■ What you have to do ■
Once every line in the data below has been checked for "коммуникаций", give the number of lines that hold it, and only that.

■ Input material ■

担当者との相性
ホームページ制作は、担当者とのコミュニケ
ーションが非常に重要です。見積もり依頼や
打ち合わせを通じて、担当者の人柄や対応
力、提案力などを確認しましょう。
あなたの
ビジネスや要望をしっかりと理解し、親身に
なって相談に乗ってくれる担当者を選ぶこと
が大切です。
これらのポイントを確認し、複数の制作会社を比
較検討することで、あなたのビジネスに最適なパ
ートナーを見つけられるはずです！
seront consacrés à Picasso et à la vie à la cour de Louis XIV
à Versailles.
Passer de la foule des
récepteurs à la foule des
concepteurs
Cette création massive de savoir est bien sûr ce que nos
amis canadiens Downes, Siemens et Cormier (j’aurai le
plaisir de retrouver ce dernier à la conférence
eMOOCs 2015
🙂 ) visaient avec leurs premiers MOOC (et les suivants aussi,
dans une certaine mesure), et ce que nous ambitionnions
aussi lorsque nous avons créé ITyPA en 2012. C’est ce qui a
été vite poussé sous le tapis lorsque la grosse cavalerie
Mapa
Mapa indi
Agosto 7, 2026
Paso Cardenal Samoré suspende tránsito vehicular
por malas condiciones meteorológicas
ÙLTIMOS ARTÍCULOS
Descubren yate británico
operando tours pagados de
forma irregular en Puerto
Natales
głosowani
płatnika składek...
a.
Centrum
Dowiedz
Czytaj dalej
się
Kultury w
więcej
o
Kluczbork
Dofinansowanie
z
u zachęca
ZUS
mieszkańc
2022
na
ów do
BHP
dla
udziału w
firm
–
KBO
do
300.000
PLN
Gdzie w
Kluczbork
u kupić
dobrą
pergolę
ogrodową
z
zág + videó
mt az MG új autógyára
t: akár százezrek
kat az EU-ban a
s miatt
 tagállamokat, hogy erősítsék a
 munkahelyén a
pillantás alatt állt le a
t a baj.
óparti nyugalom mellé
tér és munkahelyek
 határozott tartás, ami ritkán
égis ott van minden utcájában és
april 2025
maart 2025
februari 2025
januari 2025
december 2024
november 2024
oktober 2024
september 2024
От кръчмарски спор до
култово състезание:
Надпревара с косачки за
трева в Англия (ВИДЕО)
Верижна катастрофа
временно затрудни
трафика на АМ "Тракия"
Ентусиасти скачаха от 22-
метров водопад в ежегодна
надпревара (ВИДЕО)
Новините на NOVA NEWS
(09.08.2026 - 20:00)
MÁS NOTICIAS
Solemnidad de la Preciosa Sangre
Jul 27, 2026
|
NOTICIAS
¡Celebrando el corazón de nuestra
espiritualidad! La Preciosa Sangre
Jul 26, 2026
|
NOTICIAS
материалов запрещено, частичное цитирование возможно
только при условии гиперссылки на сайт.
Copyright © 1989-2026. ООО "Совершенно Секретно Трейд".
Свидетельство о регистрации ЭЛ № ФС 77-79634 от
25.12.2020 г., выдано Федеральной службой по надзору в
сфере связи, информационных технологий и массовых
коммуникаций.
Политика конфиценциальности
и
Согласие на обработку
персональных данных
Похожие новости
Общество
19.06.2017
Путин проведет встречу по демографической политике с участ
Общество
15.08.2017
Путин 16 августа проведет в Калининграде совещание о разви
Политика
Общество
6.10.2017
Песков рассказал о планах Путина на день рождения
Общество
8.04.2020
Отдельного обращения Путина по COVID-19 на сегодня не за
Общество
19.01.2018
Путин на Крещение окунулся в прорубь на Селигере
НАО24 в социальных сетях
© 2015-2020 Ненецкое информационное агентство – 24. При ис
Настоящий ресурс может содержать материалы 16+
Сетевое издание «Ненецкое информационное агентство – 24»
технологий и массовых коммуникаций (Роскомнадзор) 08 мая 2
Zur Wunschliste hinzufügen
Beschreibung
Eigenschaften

■ Completed exercise ■
2